Noch ein Weiher, nicht wirklich verborgen, aber eher dunkel anmutend. Der Pfad wird schmaler, an manchen Stellen ist er kaum mehr als ein Riss im Gelände und ich weiche auf die Böschung daneben aus. Das Sonnenlicht ist jetzt wie eine Hintergrundbeleuchtung, ich wandere durch halbdunkle Schattenräume, in denen der leiseste Windhauch Bewegungen hervorbringt, die in der ansonsten vollkommenen Reglosigkeit des Waldes wirken, als würden Schattengestalten lebendig werden.

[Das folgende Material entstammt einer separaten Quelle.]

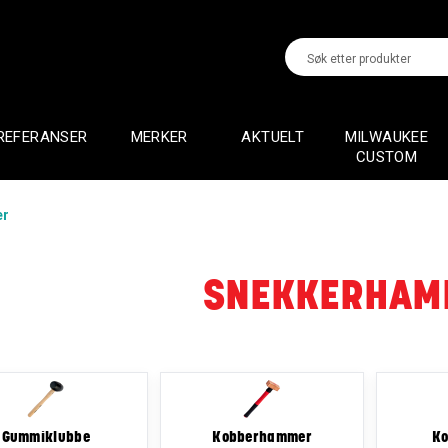
REFERANSER
MERKER
AKTUELT
MILWAUKEE
CUSTOM
er
SNEKKERHAM
Gummiklubbe
Kobberhammer
K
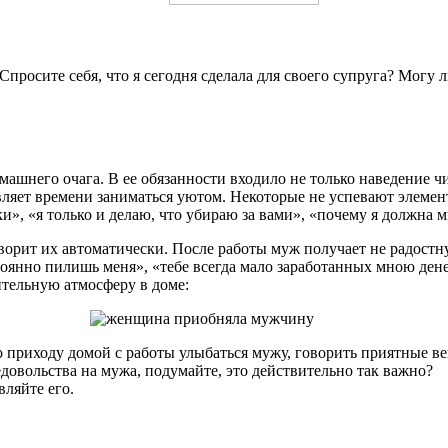
росите себя, что я сегодня сделала для своего супруга? Могу ли
машнего очага. В ее обязанности входило не только наведение ч
яет времени заниматься уютом. Некоторые не успевают элемента
и», «я только и делаю, что убираю за вами», «почему я должна 
орит их автоматически. После работы муж получает не радостну
тоянно пилишь меня», «тебе всегда мало заработанных мною дене
ительную атмосферу в доме:
о приходу домой с работы улыбаться мужу, говорить приятные в
довольства на мужа, подумайте, это действительно так важно?
ляйте его.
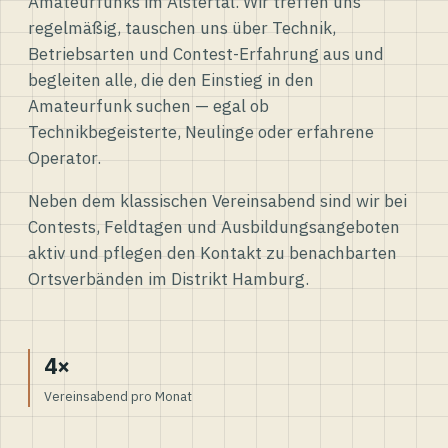
Amateurfunks im Alstertal. Wir treffen uns
regelmäßig, tauschen uns über Technik,
Betriebsarten und Contest-Erfahrung aus und
begleiten alle, die den Einstieg in den
Amateurfunk suchen — egal ob
Technikbegeisterte, Neulinge oder erfahrene
Operator.
Neben dem klassischen Vereinsabend sind wir bei
Contests, Feldtagen und Ausbildungsangeboten
aktiv und pflegen den Kontakt zu benachbarten
Ortsverbänden im Distrikt Hamburg.
4×
Vereinsabend pro Monat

Für eine Weile werden die Wege kurz darauf wieder breiter und von Zeit zu Zeit begegne ich nun auch Spaziergängern. Irgendwann biege ich auf eine Art schmale Rinne ab, die in eine Senke hinabführt, und von da an folge ich verschiedenen, immer mehr der Dunkelheit anheimfallenden Pfaden.

Außerhalb des Waldes ist es aber immer noch so hell, dass ich selbst mit Sonnenbrille oft nur unscharfe Konturen erkennen kann.
Zwei Kilometer weit, vom Rande Bexbachs bis zum Bahnhof in der Innenstadt, laufe ich unter gleißendem Sonnenlicht dahin. Erst als ich auf dem Bahnsteig angelangt bin, ziehen wieder Geschwader dunklerer Wolken herauf, bis der Streifen Helligkeit, der noch übrigbleibt, nicht breiter erschein als meine Hand.